The one risk is a startup race: if the first test creates an adventure before the worker container has opened its Procrastinate connection, the job sits in the queue unprocessed until the worker is ready. Since docker compose up --wait waits for containers with healthchecks to pass (i.e. api is healthy before tests run), and the worker starts immediately after db is healthy (a prerequisite already met before api is healthy), the worker will typically be ready before the first test fires. No action needed, but if this proves flaky in CI, adding a short pg_isready-style healthcheck to the worker is the fix.

What the tests implicitly verify after migration

  • POST /adventures returns 201 and adventure status is 'awaiting_first_entry'
  • Worker picks up the job and calls run_entry_pipeline
  • Adventure transitions to 'active', entry to 'complete' (polled via _wait_for_adventure_status) ✓
  • Decision endpoint triggers a second pipeline job ✓

The existing tests cover all of this already. No new tests are required for the migration itself, though a test that verifies behaviour on worker restart (jobs not lost) would be a nice addition.


Implementation Order

  1. DONE: Add procrastinate (and procrastinate[sqlalchemy]) to api/pyproject.toml / requirements.
  2. Write Alembic migration for Procrastinate schema.

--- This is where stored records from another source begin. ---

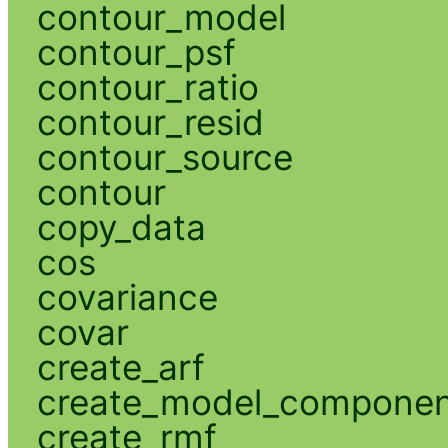
contour_model
contour_psf
contour_ratio
contour_resid
contour_source
contour
copy_data
cos
covariance
covar
create_arf
create_model_compone
create_rmf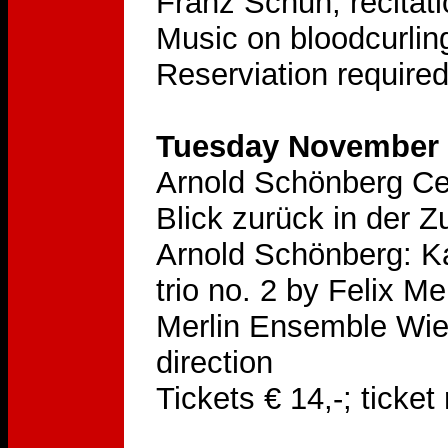
Franz Schuh, recitat
Music on bloodcurling
Reserviation require
Tuesday November 2
Arnold Schönberg Ce
Blick zurück in der Z
Arnold Schönberg: K
trio no. 2 by Felix 
Merlin Ensemble Wien,
direction
Tickets € 14,-; ticke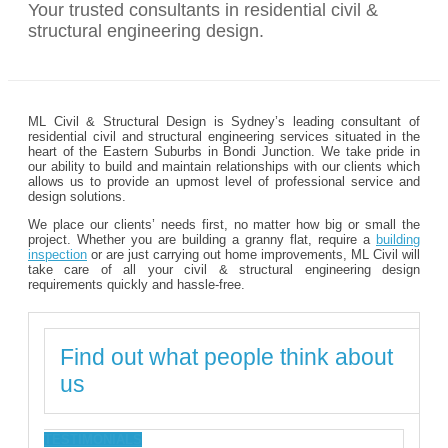
Your trusted consultants in residential civil &
structural engineering design.
ML Civil & Structural Design is Sydney’s leading consultant of
residential civil and structural engineering services situated in the
heart of the Eastern Suburbs in Bondi Junction. We take pride in
our ability to build and maintain relationships with our clients which
allows us to provide an upmost level of professional service and
design solutions.
We place our clients’ needs first, no matter how big or small the
project. Whether you are building a granny flat, require a
building
inspection
or are just carrying out home improvements, ML Civil will
take care of all your civil & structural engineering design
requirements quickly and hassle-free.
Find out what people think about
us
TESTIMONIALS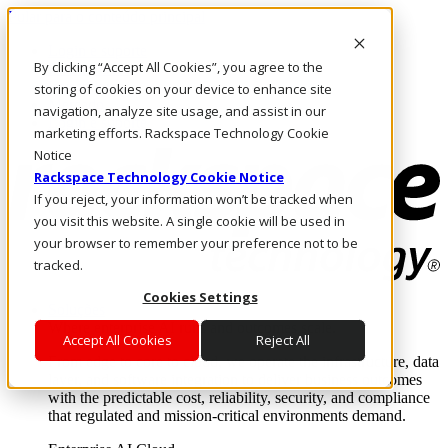
Pular para o conteúdo principal
Login e suporte
By clicking “Accept All Cookies”, you agree to the
Fale conosco
Investidores
storing of cookies on your device to enhance site
Mercado
navigation, analyze site usage, and assist in our
Login e suporte
marketing efforts. Rackspace Technology Cookie
Notice
Rackspace Technology Cookie Notice
If you reject, your information won’t be tracked when
you visit this website. A single cookie will be used in
your browser to remember your preference not to be
tracked.
Cookies Settings
Soluções
Where enterprise AI runs and outcomes scale.
Accept All Cookies
Reject All
From edge to core to cloud, we operate the infrastructure, data
layer, and software integration to deliver business outcomes
with the predictable cost, reliability, security, and compliance
that regulated and mission-critical environments demand.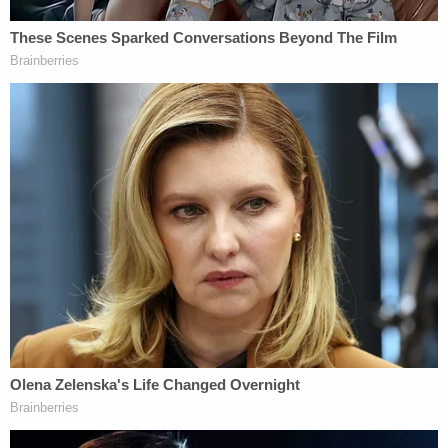
Dunedin Surgical Consultants, LLC. In 2019. The
lawsuit claims Dunedin Surgical Consultants hired a
a new insurance biller — and that biller allegedly
improperly handed insurance claims,
misrepresenting claims and how they were filed.
In several court filings, Cozzi is listed as a legal
representative of the defendants in the case.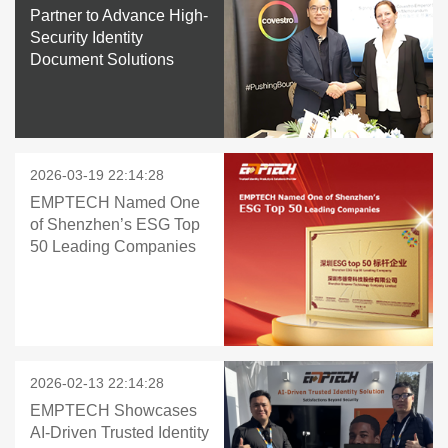
Partner to Advance High-
Security Identity
Document Solutions
2026-03-19 22:14:28
EMPTECH Named One
of Shenzhen’s ESG Top
50 Leading Companies
2026-02-13 22:14:28
EMPTECH Showcases
AI-Driven Trusted Identity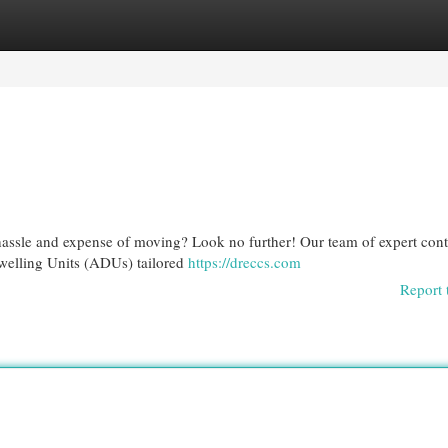
egories
Register
Login
hassle and expense of moving? Look no further! Our team of expert cont
Dwelling Units (ADUs) tailored
https://dreccs.com
Report 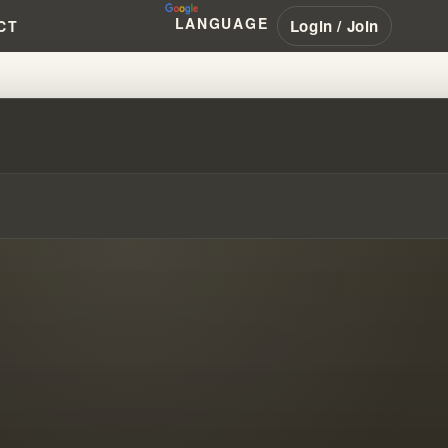
LANGUAGE
Login / Join
CT
ULT IN PERTH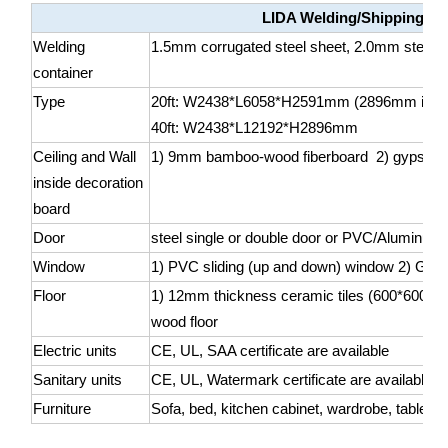
LIDA Welding/Shipping co
Welding
1.5mm corrugated steel sheet, 2.0mm steel she
container
Type
20ft: W2438*L6058*H2591mm (2896mm is als
40ft: W2438*L12192*H2896mm
Ceiling and Wall
1) 9mm bamboo-wood fiberboard 2) gypsum
inside decoration
board
Door
steel single or double door or PVC/Aluminum 
Window
1) PVC sliding (up and down) window 2) Glass
Floor
1) 12mm thickness ceramic tiles (600*600mm
wood floor
Electric units
CE, UL, SAA certificate are available
Sanitary units
CE, UL, Watermark certificate are available
Furniture
Sofa, bed, kitchen cabinet, wardrobe, table, ch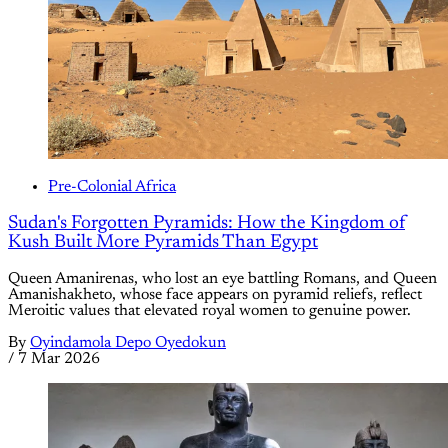
Pre-Colonial Africa
Sudan's Forgotten Pyramids: How the Kingdom of
Kush Built More Pyramids Than Egypt
Queen Amanirenas, who lost an eye battling Romans, and Queen
Amanishakheto, whose face appears on pyramid reliefs, reflect
Meroitic values that elevated royal women to genuine power.
By
Oyindamola Depo Oyedokun
/
7 Mar 2026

Run it locally.
  3. Move stub services into their app/outbound directories
  4. Create app/tasks.py with the procrastinate_app instance and the generate_adventure_entry task.
  5. Create app/worker_main.py.
  6. Modify app/main.py: remove worker_loop, add procrastinate_app.open_async() to lifespan.
  7. Modify app/routers/api/adventures.py: replace worker.enqueue(...) with tasks.generate_adventure_entry.defer_async(...).
  8. Add worker service to all four compose files.
  9. Run the test suite: docker compose -f docker-compose.test.yml up --build --wait -d && pytest.
  10. Delete app/worker.py.

Steps 14 can be done before touching the API, so the migration can be tested end-to-end before cutting over.


Open Questions

  1. [ANSWERED] As mentioned above, so this small refactor, it makes sense. Stub client placement. The stub classes inside adventures.py need to be reachable from tasks.py. The proposal above lazy-imports them; the cleaner fix is to extract them to app/outbound/stubs.py. Doing this in the same PR keeps scope small but is worth doing if it avoids the circular-import smell.

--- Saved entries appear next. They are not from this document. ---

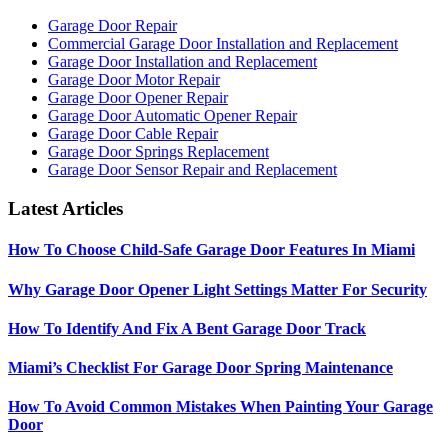
Garage Door Repair
Commercial Garage Door Installation and Replacement
Garage Door Installation and Replacement
Garage Door Motor Repair
Garage Door Opener Repair
Garage Door Automatic Opener Repair
Garage Door Cable Repair
Garage Door Springs Replacement
Garage Door Sensor Repair and Replacement
Latest Articles
How To Choose Child-Safe Garage Door Features In Miami
Why Garage Door Opener Light Settings Matter For Security
How To Identify And Fix A Bent Garage Door Track
Miami’s Checklist For Garage Door Spring Maintenance
How To Avoid Common Mistakes When Painting Your Garage
Door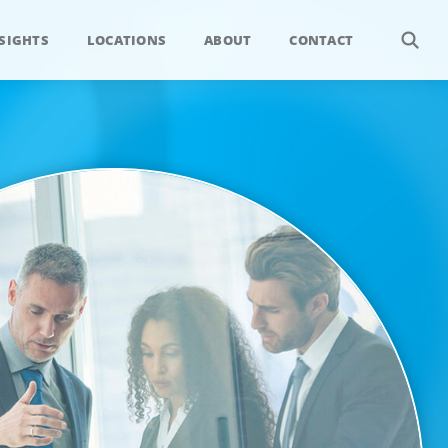
SIGHTS
LOCATIONS
ABOUT
CONTACT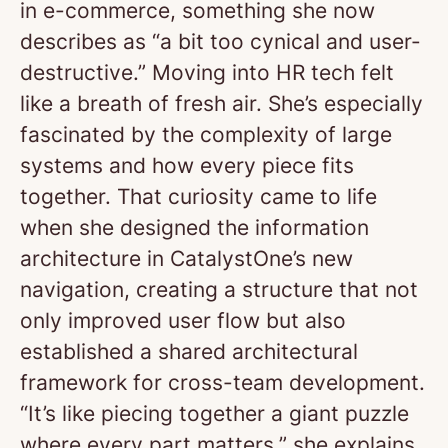
in e-commerce, something she now
describes as “a bit too cynical and user-
destructive.” Moving into HR tech felt
like a breath of fresh air. She’s especially
fascinated by the complexity of large
systems and how every piece fits
together. That curiosity came to life
when she designed the information
architecture in CatalystOne’s new
navigation, creating a structure that not
only improved user flow but also
established a shared architectural
framework for cross-team development.
“It’s like piecing together a giant puzzle
where every part matters,” she explains.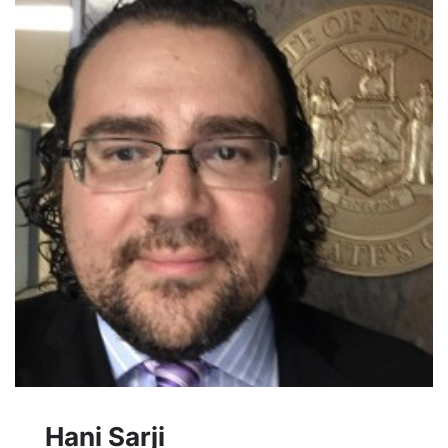
Hani Sarji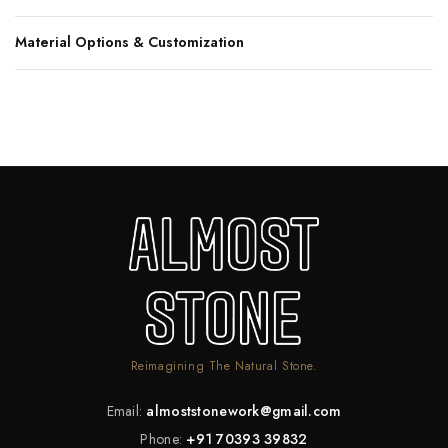
Material Options & Customization
Reimagining The Natural Stone.
Email:
almoststonework@gmail.com
Phone:
+91 70393 39832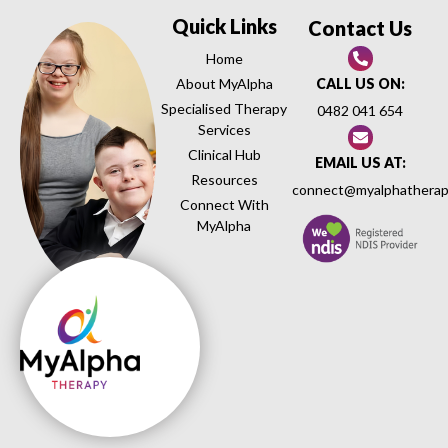
Quick Links
Contact Us
Home
About MyAlpha
CALL US ON:
Specialised Therapy
0482 041 654
Services
Clinical Hub
EMAIL US AT:
Resources
connect@myalphatherap
Connect With
MyAlpha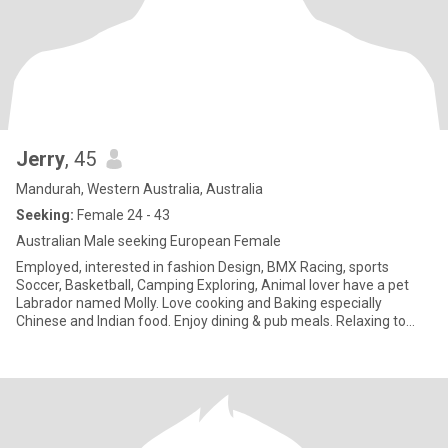
Jerry
, 45
Mandurah, Western Australia, Australia
Seeking:
Female 24 - 43
Australian Male seeking European Female
Employed, interested in fashion Design, BMX Racing, sports
Soccer, Basketball, Camping Exploring, Animal lover have a pet
Labrador named Molly. Love cooking and Baking especially
Chinese and Indian food. Enjoy dining & pub meals. Relaxing to
Music Yo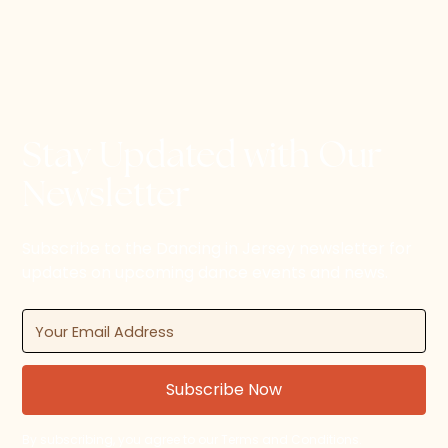
Stay Updated with Our
Newsletter
Subscribe to the Dancing in Jersey newsletter for
updates on upcoming dance events and news.
By subscribing, you agree to our Terms and Conditions.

  2. Worker concurrency. concurrency=4 is a placeholder. Adventure pipeline jobs are I/O-heavy (network calls), not CPU-heavy, so higher concurrency is fine. Tune based on Anthropic/DeepL API rate limits.

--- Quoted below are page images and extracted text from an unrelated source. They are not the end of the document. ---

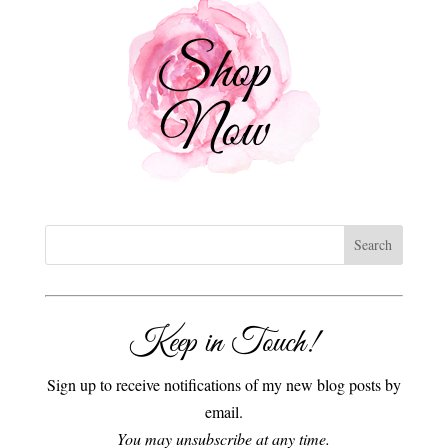
Keep in Touch!
Sign up to receive notifications of my new blog posts by
email.
You may unsubscribe at any time.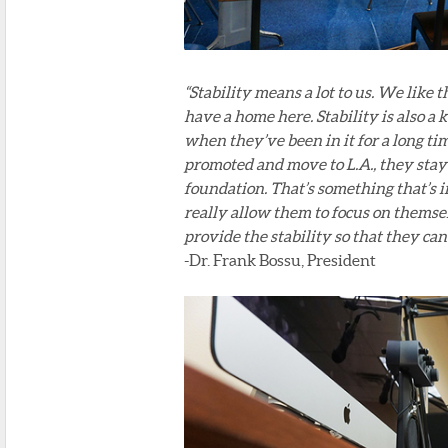
“Stability means a lot to us. We like
have a home here. Stability is also a
when they’ve been in it for a long tim
promoted and move to L.A., they stay 
foundation. That’s something that’s in
really allow them to focus on thems
provide the stability so that they ca
-Dr. Frank Bossu, President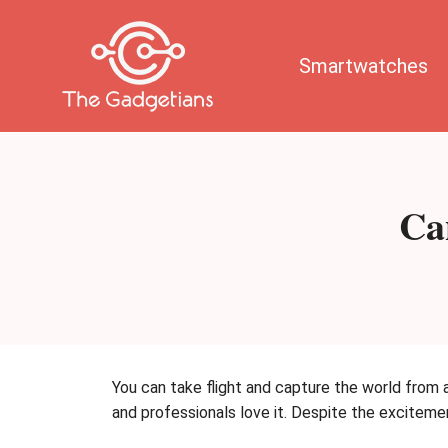
Skip
to
content
Smartwatches
Ca
You can take flight and capture the world from a
and professionals love it. Despite the exciteme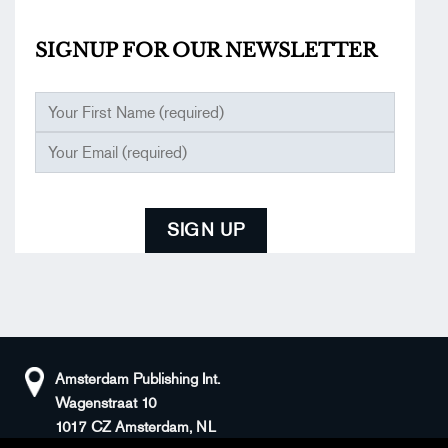
SIGNUP FOR OUR
NEWSLETTER
Amsterdam Publishing Int.
Wagenstraat 10
1017 CZ Amsterdam, NL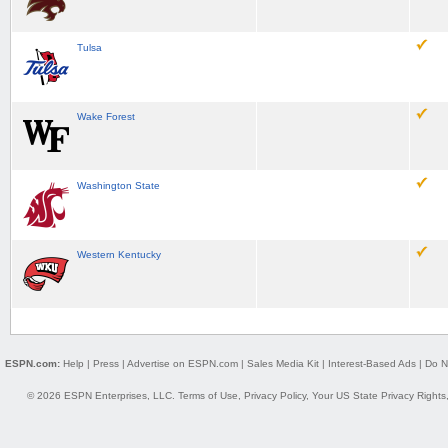
Tulsa
Wake Forest
Washington State
Western Kentucky
ESPN.com:
Help
|
Press
|
Advertise on ESPN.com
|
Sales Media Kit
|
Interest-Based Ads
|
Do N
© 2026 ESPN Enterprises, LLC.
Terms of Use
,
Privacy Policy
,
Your US State Privacy Rights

  3. Procrastinate schema management. Procrastinate has its own versioned migration system (separate from Alembic). When upgrading Procrastinate in future, run procrastinate schema --app=app.tasks.procrastinate_app migrate (or wrap it in an Alembic migration). Don't forget this step.

  4. Observability. Procrastinate emits structured log lines per job. These will appear in Loki automatically. A future improvement would be to add the job_id to the OpenTelemetry trace context inside generate_adventure_entry.


Future: Scheduled Jobs (News Digest)

With Procrastinate in place, cron-style jobs are first-class citizens. Once tasks.py exists, adding a nightly job is:

@procrastinate_app.periodic(cron="0 2 * * *")   # 2am daily UTC
async def generate_nightly_news_digest() -> None:
    async with AsyncSessionLocal() as db:
        await NewsDigestService(db, ...).run()

The worker process runs periodic tasks automatically; no additional scheduler container is needed. Procrastinate tracks the last fire time in the procrastinate_periodic_defers table, so missed runs (e.g. worker was down) fire once on the next startup.